The Shanghai Composite rose 5.8 per cent, its biggest one-day gain since 2009. The Shenzhen market rose 3.8 per cent, and the small-cap ChiNext board added 3 per cent. In Hong Kong, the Hang Seng index rose 3.7 per cent, while the China Enterprises index climbed 3.1 per cent. A number of Hong Kong-listed exchange traded funds tracking mainland Chinese markets soared, with iShares’ popular FTSE A50 fund up over 13 per cent.

But to make this “miracle” happen the Chinese authorities -Central Bank/Market Regulators/Local bodies- had to throw in everything they had, yes, including the police, to douse the fires engulfing the markets. Finally, the markets have taken a pause from panic, at least for now. What all did the Chinese do to stop markets from taking this “reality check” too seriously?
The Timeline:
  • 9 July: The Public Security Ministry will help the China Securities Regulatory Commission [CSRC]: Chinese police vow to “punch back” against alleged illegal market activities [] & investigate evidence of “malicious” short selling of stocks and indexes, as the government works to stem a stock plunge that has erased $3.9 trillion in market value.

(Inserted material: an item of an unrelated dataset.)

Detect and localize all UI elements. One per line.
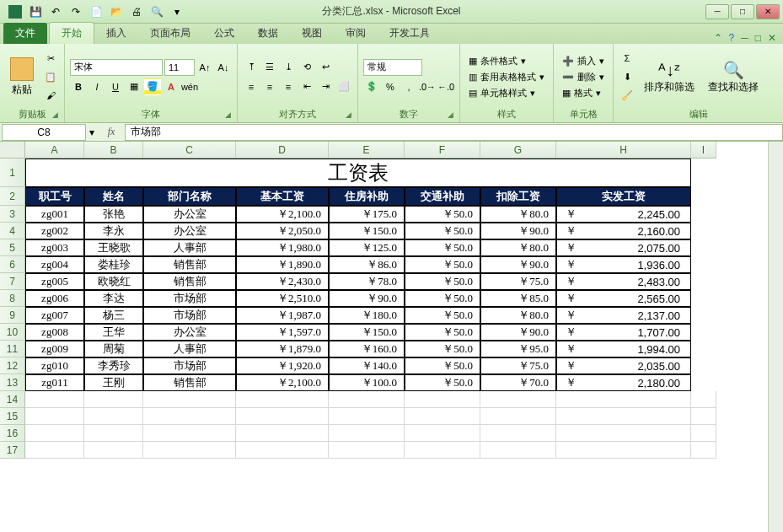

  • 9 July: China’s securities regulator suspended reviews of initial public offerings and other share sales after terminating issue of IPOs few days earlier.
  • 9 July: China’s Banking regulator to allow lenders to ease Margin Requirements for “some” wealth management clients and to encourage financing of share buybacks by companies.
  • 9 July: CSRC said that China Securities Finance Corporation [CSFC], a government backed fund, to provide “abundant liquidity” to “steady market.
  • 9 July: Dozens of companies requested their shares to be halted from trading to join a list over 1400 companies [almost 50% of trades companies] whose shares have already been suspended for trading. 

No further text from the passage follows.